Apr 10 2006
Despite the discovery of a dead swan infected with bird flu in Scotland panic has abated over the possibility of a widespread outbreak of bird flu in the UK.
The testing of more than 1,100 birds since the end of February has revealed no further cases.
According to the Department for the Environment, Food and Rural Affairs there are currently no reported cases of suspected of bird flu prioritised for testing and the swan remains the only confirmed case of the deadly H5N1 strain.
The swan was found washed up in the harbour of the coastal town Cellardyke, in Fife, in Scotland, but the Government's senior scientific adviser Sir David King is emphatic that bird flu is not present among poultry in Britain.

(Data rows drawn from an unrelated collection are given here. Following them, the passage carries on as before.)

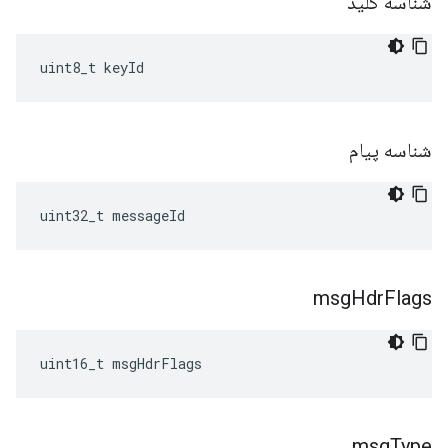
شناسه کلید
uint8_t keyId
شناسه پیام
uint32_t messageId
msg
Hdr
Flags
uint16_t msgHdrFlags
msg
Type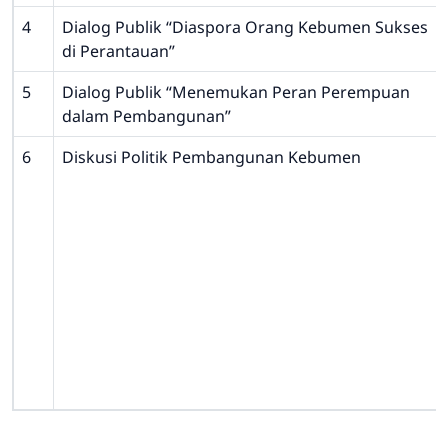
4
Dialog Publik “Diaspora Orang Kebumen Sukses
di Perantauan”
5
Dialog Publik “Menemukan Peran Perempuan
dalam Pembangunan”
6
Diskusi Politik Pembangunan Kebumen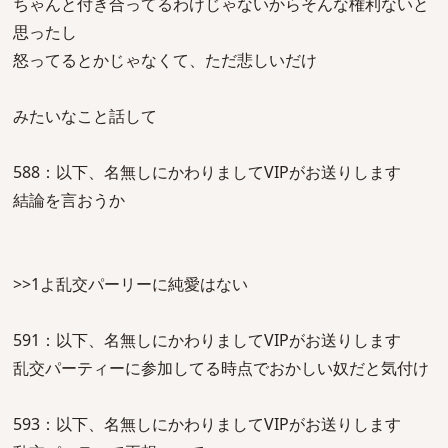
ちゃんと付き合ってるわけじゃないからそんな権利ないと
思ったし
怒ってるとかじゃなくて、ただ悲しいだけ
みたいなこと話して
588：以下、名無しにかわりましてVIPがお送りします
結論を言おうか
>>1よ乱交パーリーに純愛はない
591：以下、名無しにかわりましてVIPがお送りします
乱交パーティーに参加してる時点でおかしい奴だと気付け
593：以下、名無しにかわりましてVIPがお送りします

King says he is optimistic about its absence in the wild bird population and says to date only one dead bird has been washed ashore with H5N1 and this may have come from an area of Europe that had previously been infected.
King says more evidence of spread of the virus must be seen before it can be said that it has arrived in the UK.
The bird was found in an advanced state of decay, minus its head making identification difficult but experts at the Central Science Laboratory in York are continuing to conduct DNA tests on it.
By establishing the species epidemiologists will be able to determine if it was migratory and where it came from.
Experts are reluctant to speculate on how the swan may have picked up the disease until that information is available.
Meanwhile tests conducted on a farm in southern Austria, after 500 chicken died over a short period, have proved negative to the bird flu virus.
The samples were tested by the government agency for health and food safety, AGES, and the ministry says that it will carry out further tests to find the reasons for the deaths.
To date Austria has had many cases of bird flu in wild birds, and one case in domestic poultry in an animal sanctuary, but no commercial flocks have been affected.
Last week Germany reported a case of the highly pathogenic H5N1 strain of the bird flu virus in commercial poultry.